While many businesses, unfortunately, succumbed to COVID-19 lockdowns, Opals Down Under’s online sales tripled. “We’re preparing to celebrate 40 years as a business in 2025, having survived recessions, the GFC and COVID, and that says something to me.”

And so, Australia’s national gemstone continues its popularity. With its spectrum of rainbow colours and light-reflecting beauty, Rhys reasons that “the opal is not an everyday item”.

It seems buyers here and around the world would agree with him.

Australia’s precious opals include:

Black opal, for which Australia is best known. Its colours include red, green, blue, violet, magenta or yellow against dark backgrounds. The majority of the world’s supply comes from New South Wales’ Lightning Ridge.
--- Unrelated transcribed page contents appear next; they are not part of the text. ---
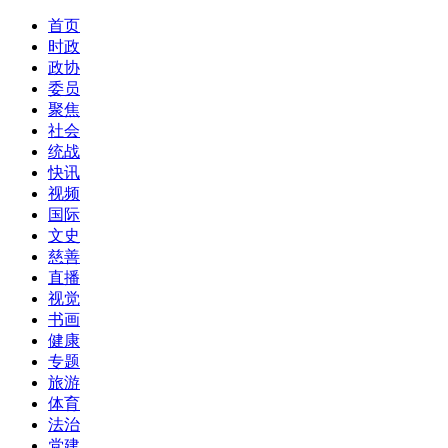
首页
时政
政协
委员
聚焦
社会
统战
快讯
视频
国际
文史
慈善
直播
视觉
书画
健康
专题
旅游
体育
法治
党建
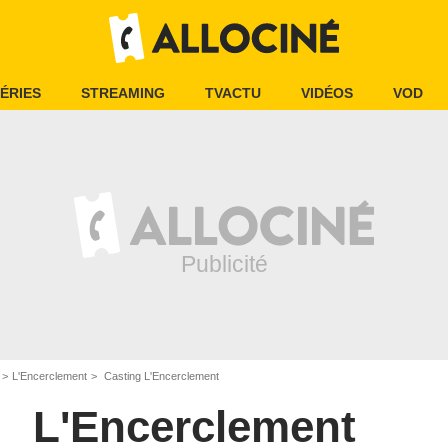
ÉRIES
STREAMING
TVACTU
VIDÉOS
VOD
L'Encerclement
Casting L'Encerclement
L'Encerclement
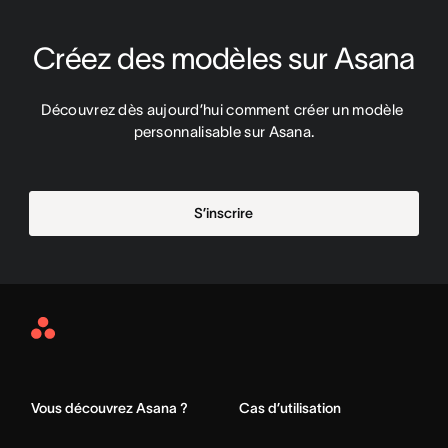
Créez des modèles sur Asana
Découvrez dès aujourd’hui comment créer un modèle 
personnalisable sur Asana.
S’inscrire
Asana
Home
Vous découvrez Asana ?
Cas d’utilisation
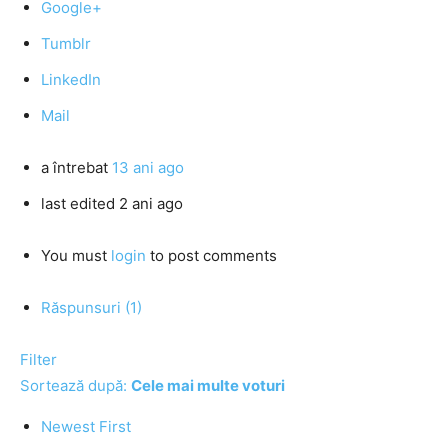
Google+
Tumblr
LinkedIn
Mail
a întrebat
13 ani ago
last edited 2 ani ago
You must
login
to post comments
Răspunsuri (1)
Filter
Sortează după:
Cele mai multe voturi
Newest First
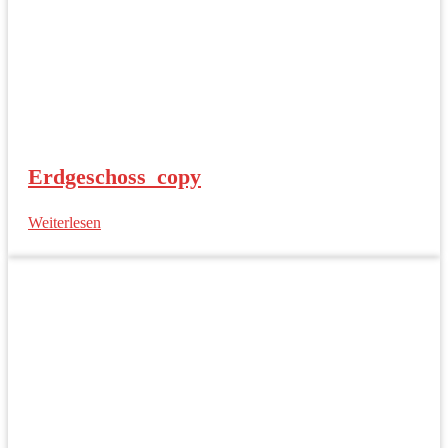
Erdgeschoss_copy
Weiterlesen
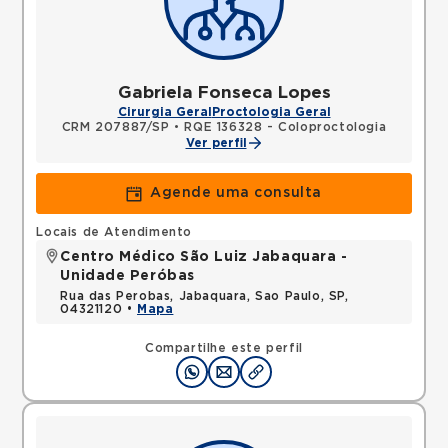
Gabriela Fonseca Lopes
Cirurgia Geral
Proctologia Geral
CRM 207887/SP
•
RQE 136328 - Coloproctologia
Ver perfil
Agende uma consulta
Locais de Atendimento
Centro Médico São Luiz Jabaquara -
Unidade Peróbas
Rua das Perobas, Jabaquara, Sao Paulo, SP,
04321120 •
Mapa
Compartilhe este perfil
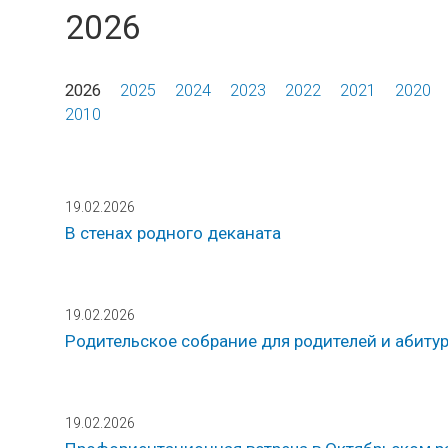
2026
2026
2025
2024
2023
2022
2021
2020
2010
19.02.2026
В стенах родного деканата
19.02.2026
Родительское собрание для родителей и абитури
19.02.2026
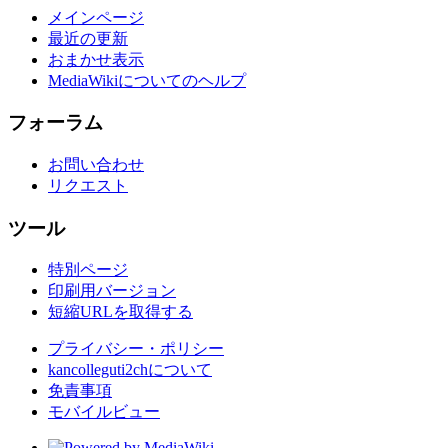
メインページ
最近の更新
おまかせ表示
MediaWikiについてのヘルプ
フォーラム
お問い合わせ
リクエスト
ツール
特別ページ
印刷用バージョン
短縮URLを取得する
プライバシー・ポリシー
kancolleguti2chについて
免責事項
モバイルビュー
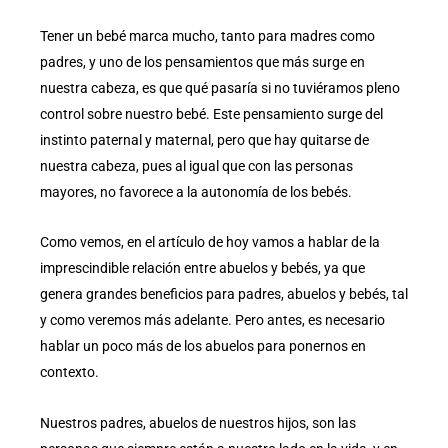
Tener un bebé marca mucho, tanto para madres como
padres, y uno de los pensamientos que más surge en
nuestra cabeza, es que qué pasaría si no tuviéramos pleno
control sobre nuestro bebé. Este pensamiento surge del
instinto paternal y maternal, pero que hay quitarse de
nuestra cabeza, pues al igual que con las personas
mayores, no favorece a la autonomía de los bebés.
Como vemos, en el artículo de hoy vamos a hablar de la
imprescindible relación entre abuelos y bebés, ya que
genera grandes beneficios para padres, abuelos y bebés, tal
y como veremos más adelante. Pero antes, es necesario
hablar un poco más de los abuelos para ponernos en
contexto.
Nuestros padres, abuelos de nuestros hijos, son las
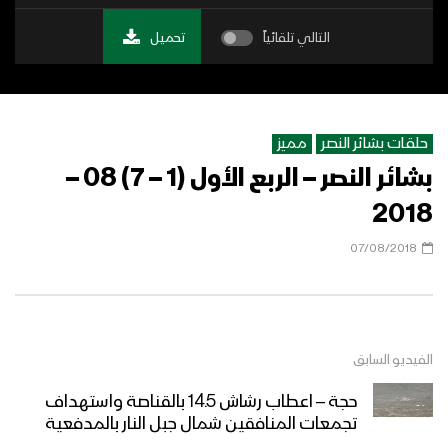
التالي تلقائياً
تحميل
حلقات بشائر النصر
مميز
بشائر النصر – الربع الأول (1 – 7) 08 –
2018
07/08/2018
الفيديو السابق
حجة – اعطاب رشاش 14.5 بالقناصة واستهداف
تجمعات المنافقين شمال جبل النار بالمدفعية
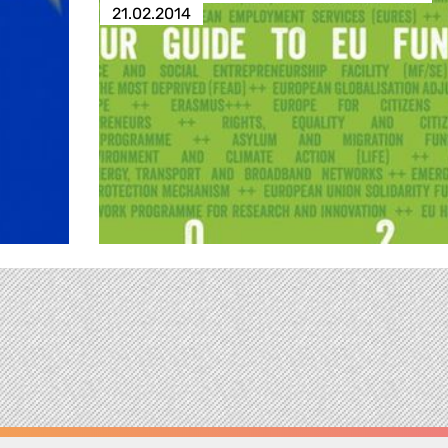
21.02.2014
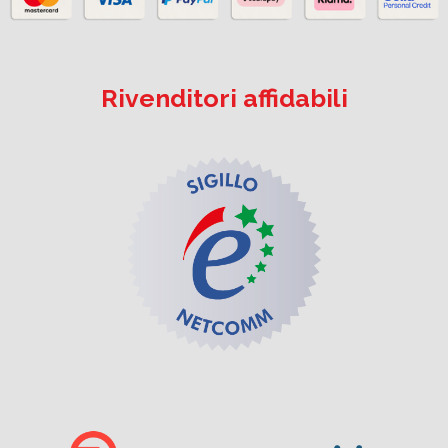
Rivenditori affidabili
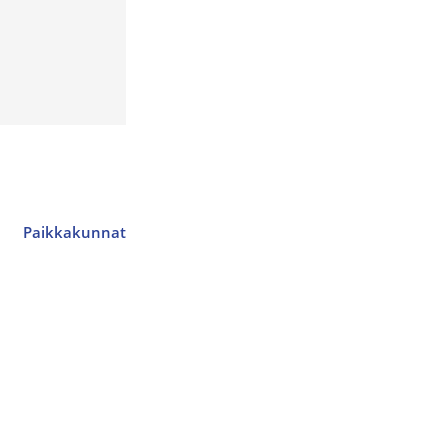
Paikkakunnat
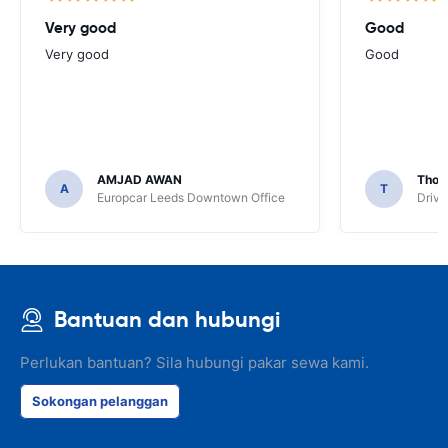
Very good
Good
Very good
Good
AMJAD AWAN
Thom
A
T
Europcar Leeds Downtown Office
Driva
Bantuan dan hubungi
Perlukan bantuan? Sila hubungi pakar sewa kami.
Sokongan pelanggan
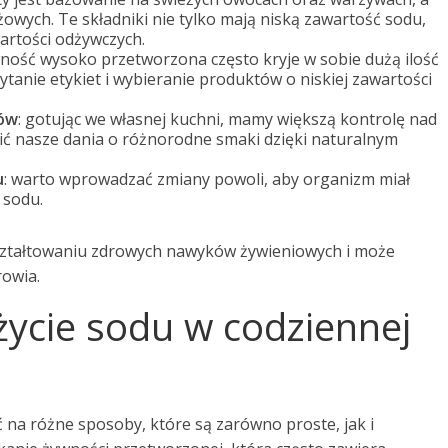
owych. Te składniki nie tylko mają niską zawartość sodu,
artości odżywczych.
wność wysoko przetworzona często kryje w sobie dużą ilość
tanie etykiet i wybieranie produktów o niskiej zawartości
ków
: gotując we własnej kuchni, mamy większą kontrolę nad
cić nasze dania o różnorodne smaki dzięki naturalnym
u
: warto wprowadzać zmiany powoli, aby organizm miał
 sodu.
ształtowaniu zdrowych nawyków żywieniowych i może
rowia.
życie sodu w codziennej
 na różne sposoby, które są zarówno proste, jak i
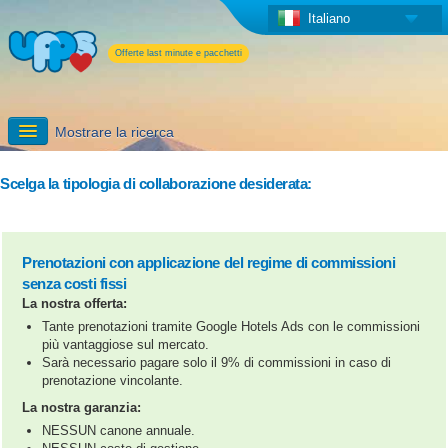
Italiano
Offerte last minute e pacchetti
Mostrare la ricerca
Iscriversi
Scelga la tipologia di collaborazione desiderata:
Informazioni dettagliate
Prenotazioni con applicazione del regime di commissioni
I servizi aggiuntivi di UPPS
senza costi fissi
La nostra offerta:
Tante prenotazioni tramite Google Hotels Ads con le commissioni
più vantaggiose sul mercato.
Sarà necessario pagare solo il 9% di commissioni in caso di
prenotazione vincolante.
La nostra garanzia:
NESSUN canone annuale.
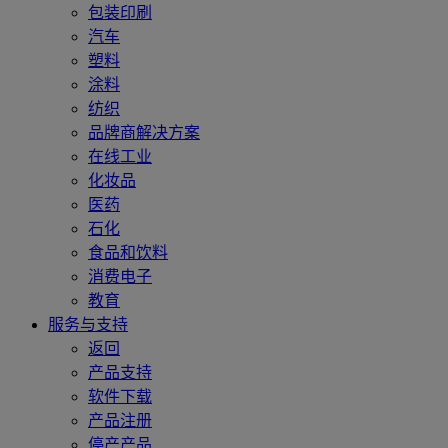
包装印刷
汽车
塑料
涂料
纺织
品牌商解决方案
在线工业
化妆品
医药
石化
食品和饮料
消费电子
教育
服务与支持
返回
产品支持
软件下载
产品注册
停产产品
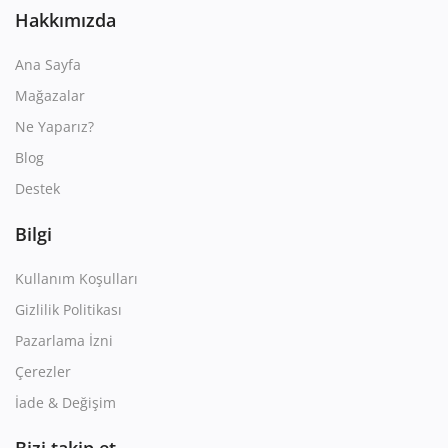
Hakkımızda
Ana Sayfa
Mağazalar
Ne Yaparız?
Blog
Destek
Bilgi
Kullanım Koşulları
Gizlilik Politikası
Pazarlama İzni
Çerezler
İade & Değişim
Bizi takip et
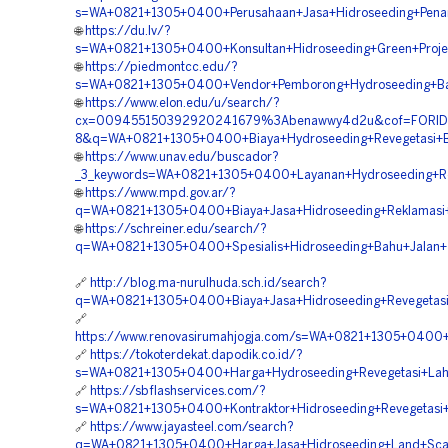
s=WA+0821+1305+0400+Perusahaan+Jasa+Hidroseeding+Pen
🌐
https://du.lv/?
s=WA+0821+1305+0400+Konsultan+Hidroseeding+Green+Projec
🌐
https://piedmontcc.edu/?
s=WA+0821+1305+0400+Vendor+Pemborong+Hydroseeding+Bahu
🌐
https://www.elon.edu/u/search/?
cx=009455150392920241679%3Abenawwy4d2u&cof=FORID
8&q=WA+0821+1305+0400+Biaya+Hydroseeding+Revegetasi+B
🌐
https://www.unav.edu/buscador?
_3_keywords=WA+0821+1305+0400+Layanan+Hydroseeding+Re
🌐
https://www.mpd.gov.ar/?
q=WA+0821+1305+0400+Biaya+Jasa+Hidroseeding+Reklamasi
🌐
https://schreiner.edu/search/?
q=WA+0821+1305+0400+Spesialis+Hidroseeding+Bahu+Jalan+
🔗
http://blog.ma-nurulhuda.sch.id/search?
q=WA+0821+1305+0400+Biaya+Jasa+Hidroseeding+Revegetas
🔗
https://www.renovasirumahjogja.com/s=WA+0821+1305+0400+A
🔗
https://tokoterdekat.dapodik.co.id/?
s=WA+0821+1305+0400+Harga+Hydroseeding+Revegetasi+Lah
🔗
https://sbflashservices.com/?
s=WA+0821+1305+0400+Kontraktor+Hidroseeding+Revegetas
🔗
https://www.jayasteel.com/search?
q=WA+0821+1305+0400+Harga+Jasa+Hidroseeding+Land+Scap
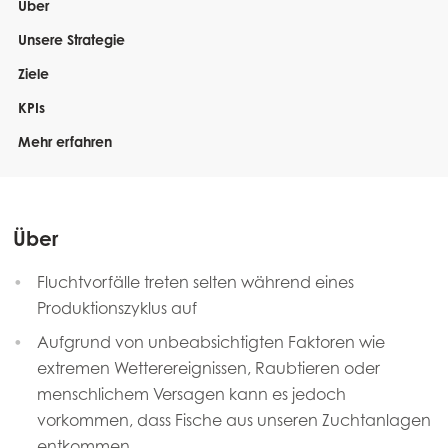
Über
Unsere Strategie
Ziele
KPIs
Mehr erfahren
Über
Fluchtvorfälle treten selten während eines
Produktionszyklus auf
Aufgrund von unbeabsichtigten Faktoren wie
extremen Wetterereignissen, Raubtieren oder
menschlichem Versagen kann es jedoch
vorkommen, dass Fische aus unseren Zuchtanlagen
entkommen.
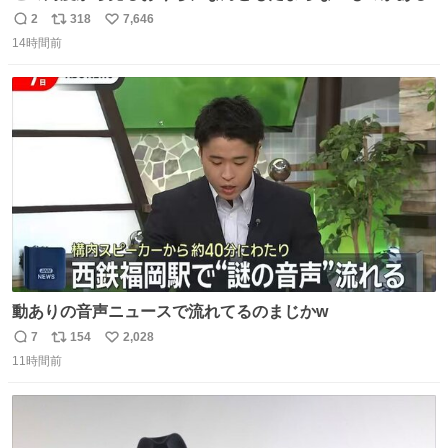
2
318
7,646
返
リ
い
14時間前
信
ポ
い
数
ス
ね
ト
数
数
動ありの音声ニュースで流れてるのまじかw
7
154
2,028
返
リ
い
11時間前
信
ポ
い
数
ス
ね
ト
数
数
White opal, the most common type, has vibrant colours on a white or milky background. The bulk of these come from Coober Pedy in South Australia.

Crystal opal is transparent or extremely translucent, with colours that appear from below the surface. White and crystal opal form up to 80 per cent of opals supplied to the world from Australia, with the majority coming from the South Australian fields of Coober Pedy, Andamooka, Lambina and Mintabie.

Boulder opal is the second rarest of the Australian opals and is unique to Queensland. It’s found in veins and cavities in ironstone host rock, in fields such as Winton, Opalton, Quilpie, Yowah and Eromanga.